Ten teams participated in the third annual MASLab Robotics Exhibition and Contest which took place on January 29, 2003. Over 200 spectators crowded into room 26-100 to watch the students show off their hard work and they were not disappointed. The robots explored the playing field, showed off their image processing, and even managed to exclaim in glee (several teams installed speakers on their robots)!

Media

We have put together a DVD which includes the highlights video, full video from each of the robot's runs, and lots of extras. To purchase your own copy of the MASLab 2003 DVD, please contact . Photographs of the competition are in the MASLab 2003 gallery.

Contest Rules

In the MASLab contest, each robot will have four minutes in the playing field during which it can score in several ways. The simplest way to score is for the robot to drive near a red target and announce its arrival. Each robot can "announce" arrival in a way of their choosing: playing music, wiggling, spinning in a circle, raising a flag, etc. This announcement is rewarded with 1 point (maximum 1 point per target).

More points are scored if the robot can move the red target to either a yellow scoring area or back to "home." Yellow scoring areas are marked on the wall by a patch of yellow. Any target within 8" of the yellow panel scores 3 points. "Home" is the area where the robot started and is unmarked. If a target is delivered back home, the robot scores 5 points.

The robot scores a bonus point if they end the four minute round at home. The robot is penalized a point if it does not automatically stop after four minutes.

The teams do not know the size or shape of the playing field. They know only the basic characteristics of the playing field: white walls (with a blue stripe at the top) either 6" or 12" high, green floors, red targets, and yellow scoring areas. This forces students to make their robots respond dynamically to their sensor data and makes the contest both more rewarding and exciting.

Strategy

Teams are encouraged to develop creative mechanical, electrical, and high-level strategies. MASLab robots involve considerable mechanical design: each piece of the robot must be carefully positioned for the robot to remain within the maximum dimensions and a mechanical gripping mechanism is required to transport the targets into the scoring areas. Some teams built compact and maneuverable robots capable of gripping only one target at a time, while other teams built larger robots capable of holding several targets at once. The robots in this year's contest have many different gripping techniques: bulldozer style robots simply push the targets to the scoring areas, gate style robots trap the targets in a gated enclosure, magnetic style robots use magnets to pick up the targets and a mechanical mechanism to remove them, and bucket style robots pick up the targets with a arm and deposit them in a bucket.

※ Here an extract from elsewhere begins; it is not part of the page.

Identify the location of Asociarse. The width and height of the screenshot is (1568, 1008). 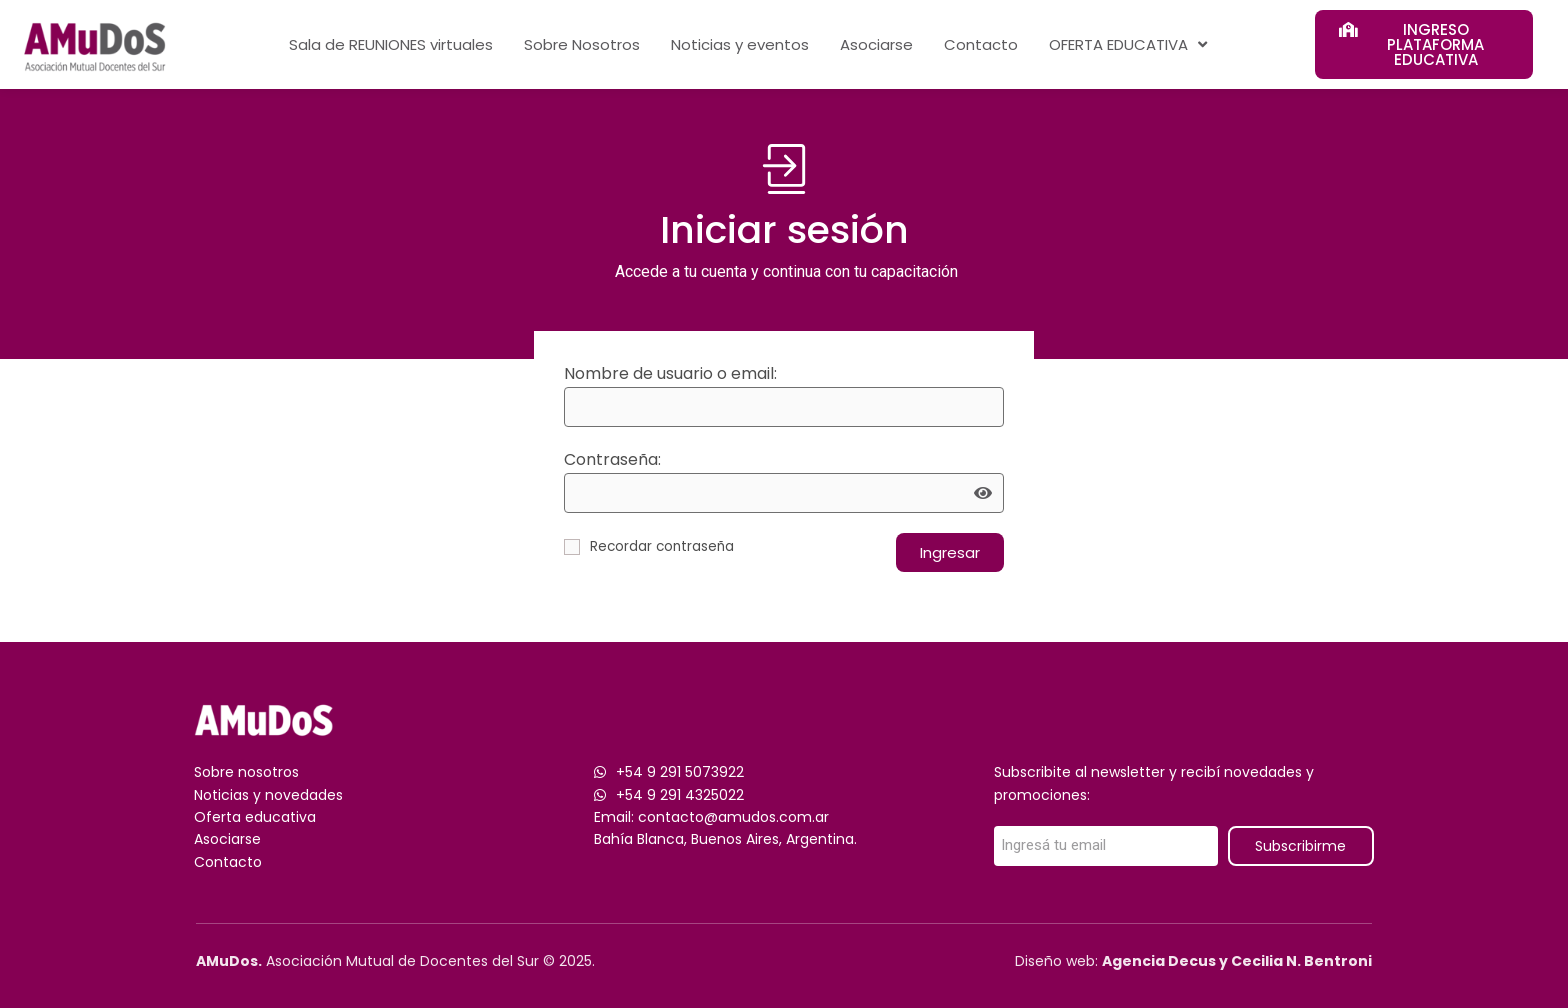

Each team had to make various design tradeoffs when working on the electrical aspects of their robot. Some teams chose to use ultrasound or infrared range finders to precisely determine the target position, while other teams relied solely on their robot's digital camera. Several teams used contact switches to detect a target in their gripper, or to detect a collision with a wall. Other electrical components, such as amplified speakers to announce arrival at a target, were also added.

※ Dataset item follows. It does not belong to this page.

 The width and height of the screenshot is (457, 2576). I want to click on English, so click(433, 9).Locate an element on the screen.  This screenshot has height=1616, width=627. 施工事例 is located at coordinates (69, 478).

Finally, each team developed their own high-level strategy. Some teams use a simple, stateless strategy to repeatedly search for and grab a red target, then find a scoring area and drop it off. Teams which can carry multiple targets must decide how many targets to collect before unloading them at a scoring area. More advanced teams use the camera and sensor data to create an internal map of the playing field which allows the robot to make more intelligent decisions. Some teams have chosen to ignore the home scoring area in favor of the easier-to-find yellow scoring areas, while other teams have programmed their robot to carefully backtrack its movements and thus return the targets to the home scoring area. While four minutes sounds like a long time, a robot can easily squander it by spending too much time collecting and processing sensor data, or by picking an inefficient route from one point to another. Acquiring more data enables the robot to choose more efficient routes, so the time limit imposed a fundamental design tradeoff.

Each team’s robot is a unique creation with its own mix of mechanical, electrical, and high-level strategies.